Now, let’s read Mark 7:25-30.

But immediately a woman whose little daughter had an unclean spirit heard of him and came and fell down at his feet. Now the woman was a Gentile, a Syrophoenician by birth. And she begged him to cast the demon out of her daughter. And he said to her, “Let the children be fed first, for it is not right to take the children’s bread and throw it to the dogs.”
But she answered him, “Yes, Lord; yet even the dogs under the table eat the children’s crumbs.” And he said to her, “For this statement you may go your way; the demon has left your daughter.” And she went home and found the child lying in bed and the demon gone. (ESV)

Is it important that she was “Syrophoenician”? Maybe. The word for “gentile” here is, in Syriac, ܚܰܢܦ݂ܬ݂ܳܐ, same word as Hebrew חָנֵף. In the Gothic version it gets translated ‘haidno’, which is commonly said to derive from haiþi ‘field’, but I am not so sure, considering the likeness to the Hebrew/Aramaic word and my observation that whereas pagan ‘from the country’ from Latin paganus, is typically used about religions from the countryside, heathen and heathendom are typically used about rather urban movements, and a field isn’t exactly the country so it is etymologically unlikely. That is, for such a coinage people would be more likely to use a starting point which really refers to the country. Maybe it’s based on Isaiah 56:9-11.

Where were we? Well, this Hebrewmaic word chanef is really similar to French chien ‘dog’ and even to Gothic hunds ‘dog’, in that it has chet-vowel-nun, where chet eminently corresponds to both k and h in Indoeuropean. So, if you read the verses in Mark again, you start to see something, which will also help you understand Matthew’s chapter 7.

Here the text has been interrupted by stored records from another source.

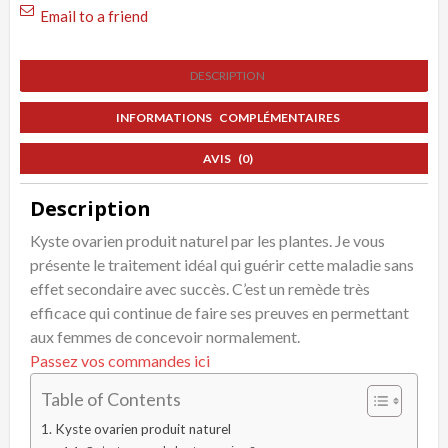
Email to a friend
DESCRIPTION
INFORMATIONS COMPLÉMENTAIRES
AVIS (0)
Description
Kyste ovarien produit naturel par les plantes. Je vous
présente le traitement idéal qui guérir cette maladie sans
effet secondaire avec succès. C’est un remède très
efficace qui continue de faire ses preuves en permettant
aux femmes de concevoir normalement.
Passez vos commandes ici
Table of Contents
Kyste ovarien produit naturel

To deliver a prophetic message, you need to grab peoples’ attention. One way of doing that is to place yourself in the centre of common spaces, like intersections of roads.

Does not wisdom call?
Does not understanding raise her voice?
On the heights beside the way,
at the crossroads she takes her stand;
— Proverbs 8:1-2 (ESV).

A prophet often has the task of warning righteous people before a disaster strikes a community, as have dogs. (Isaiah 56:10-11; Pesachim 113a.)

A third similarity is the dog and the prophet usually are somewhat outside the community.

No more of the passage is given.